Run Traceability
When the LLM decides that answering your query requires using one or more agent tools, a run is created and associated with a unique run_id.
You can retrieve the full trace of that run (step-by-step) using the /chat/run/{run_id} endpoint. This lets you inspect exactly how the agent executed your request: which tools were called, what inputs they received, what outputs they produced, and whether they succeeded.
This is especially useful for:
- Debugging or auditing agent behavior.
- Understanding the sequence of actions taken by your agent.
- Retrieving any artifacts (like images or scripts) generated during the run.
- Sharing a transparent report of what happened during an automated workflow.
Retrieve Run Metadata
GET /chat/run/{run_id}
Fetches the full trace of a run, including every step.
Response Example
Below is a sample response with multiple steps. Each step shows:
- The tool (
agent_name) used. - Its
status(e.g., ok, failed). - The
inputit received. - The
outputit produced (including artifacts if any). - When it was executed (
created_at).
{
"status": "ok",
"data": {
"steps": [
{
"step_id": 1,
"agent_name": "find_metadata",
"status": "ok",
"input": {
"user_question": "Query Inc's best selling products"
},
"output": {
"data": [
[]
]
}
},
{
"step_id": 2,
"agent_name": "execute_sql",
"status": "ok",
"input": {
"generated_sql": "SELECT ..."
},
"output": {
"row_count": 5,
"rows": [
{ "name": "Optimize Enterprise Schemas", "total_quantity_sold": 189 },
...
]
}
},
{
"step_id": 3,
"agent_name": "create_graph",
"status": "ok",
"input": {
"sql_results": "[...]",
"chart_spec": "{...}"
},
"output": {
"data": "Image created successfully.",
"artifacts": [
"tmp/image/...png",
"tmp/script/...py"
]
}
},
{
"step_id": 4,
"agent_name": "final_response",
"status": "ok",
"input": null,
"output": {
"content": "Here is the pie chart showing Query Inc's best-selling products: …"
}
}
]
}
}
Understanding the Output
Each step represents a single action (tool call) taken by the agent.
Step-by-step breakdown:
find_metadata
- Looks up metadata relevant to the query in your virtual data lake(s).
- Input: user's question.
- Output: information and schema of relevant datasets.
execute_sql
- Runs the SQL generated from metadata lookup.
- Input: SQL query.
- Output: query result rows (with optional row count).
create_graph
- Visualizes the results in a chart.
- Input: SQL results + chart specification.
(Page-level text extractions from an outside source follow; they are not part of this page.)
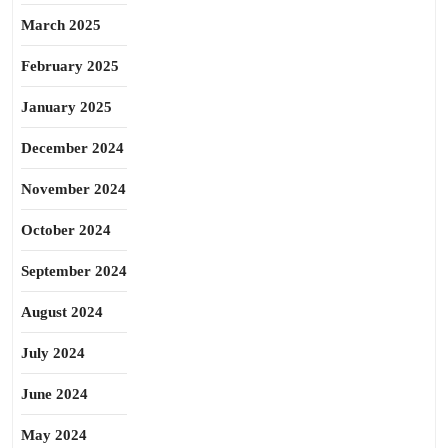
March 2025
February 2025
January 2025
December 2024
November 2024
October 2024
September 2024
August 2024
July 2024
June 2024
May 2024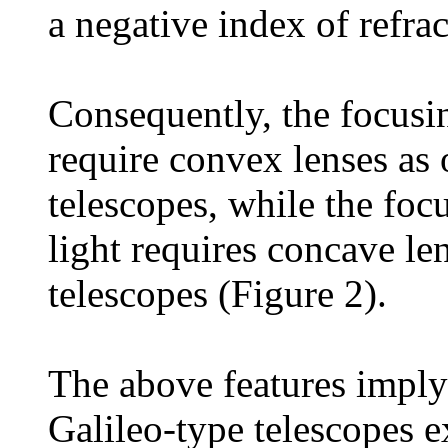
a negative index of refrac
Consequently, the focusin
require convex lenses as 
telescopes, while the foc
light requires concave len
telescopes (Figure 2).
The above features imply 
Galileo-type telescopes e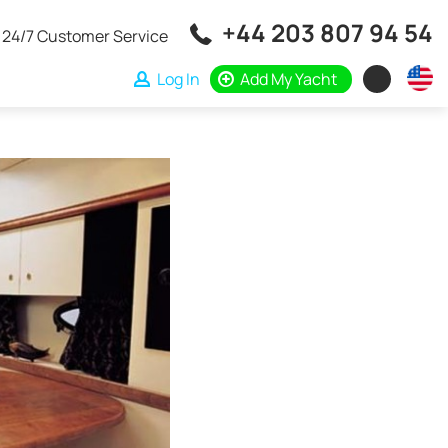
+44 203 807 94 54
24/7 Customer Service
Log In
Add My Yacht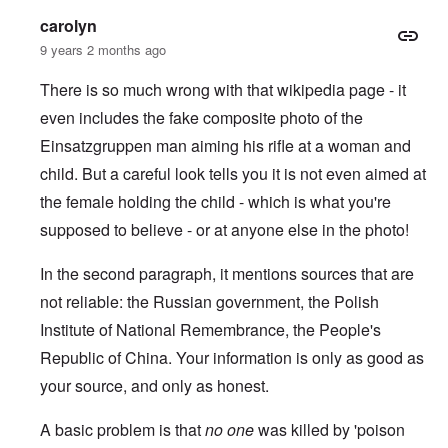
carolyn
9 years 2 months ago
There is so much wrong with that wikipedia page - it
even includes the fake composite photo of the
Einsatzgruppen man aiming his rifle at a woman and
child.
But a careful look tells you it is not even aimed at
the female holding the child - which is what you're
supposed to believe - or at anyone else in the photo!
In the second paragraph, it mentions sources that are
not reliable: the Russian government, the Polish
Institute of National Remembrance, the People's
Republic of China. Your information is only as good as
your source, and only as honest.
A basic problem is that
no one
was killed by 'poison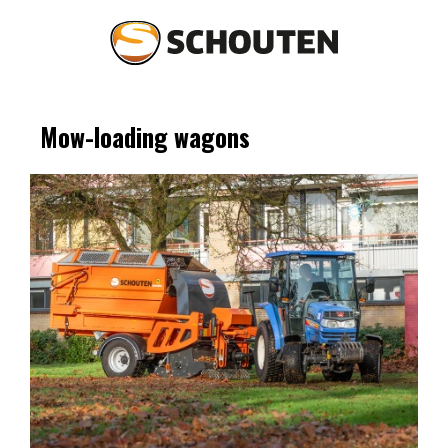
Mow-loading wagons
Agriculture
Landscaping
Spare parts & service
Occasions
About Schouten
News
Contact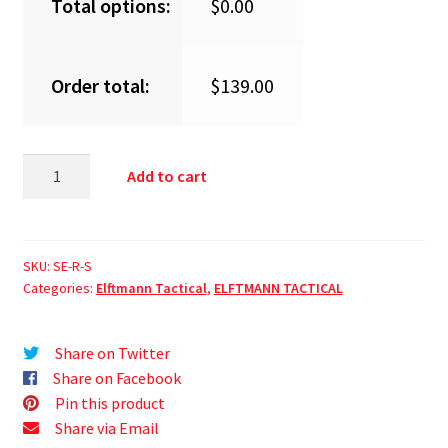
Total options:
$
0.00
Order total:
$
139.00
Add to cart
SKU:
SE-R-S
Categories:
Elftmann Tactical
,
ELFTMANN TACTICAL
Share on Twitter
Share on Facebook
Pin this product
Share via Email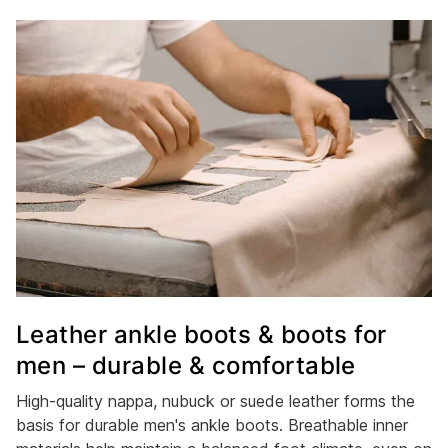
Leather ankle boots & boots for
men – durable & comfortable
High-quality nappa, nubuck or suede leather forms the
basis for durable men's ankle boots. Breathable inner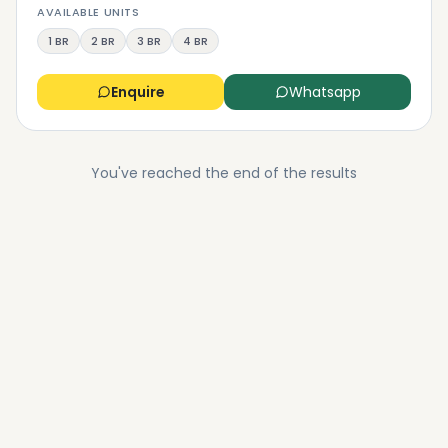
AVAILABLE UNITS
1 BR
2 BR
3 BR
4 BR
Enquire
Whatsapp
You've reached the end of the results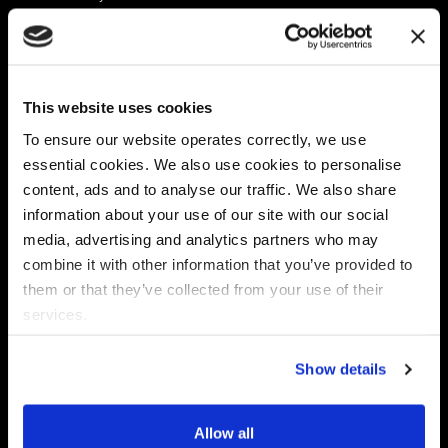
Platform
Discovery & Classification
Data X-Ray Connectors
Data Redaction
Documentation Portal
Data Security
This website uses cookies
Data X-Ray Advantage
Data Mapping
Book a Consultation
Data Access Governance
To ensure our website operates correctly, we use
DSPM
essential cookies. We also use cookies to personalise
AI Readiness
content, ads and to analyse our traffic. We also share
information about your use of our site with our social
media, advertising and analytics partners who may
Regulations
Partners
combine it with other information that you’ve provided to
CPRA
Collibra
them or that they’ve collected from your use of their
CMMC
Macnica
services.
GDPR
Thales
HIPAA
Atlan
Show details
PCI-DSS
Become a partner
Schrems II
Virtru
CPA (Colorado)
Allow all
- Output: confirmation + artifacts (image & script paths).
final_response
- Produces the final, human-readable response back to the user.
- Input: none.
- Output: final message content.
Artifacts
If a step produces artifacts (like .png or .py files), you'll find them listed under output.artifacts.
These are file paths you can fetch and display or download.
Status
Each step includes a status field:
ok— Step completed successfully.- Other values indicate failure or partial success.
The order of steps reflects the execution flow. You can use this trace to understand what happened at each point, spot bottlenecks, and retrieve outputs and intermediate data.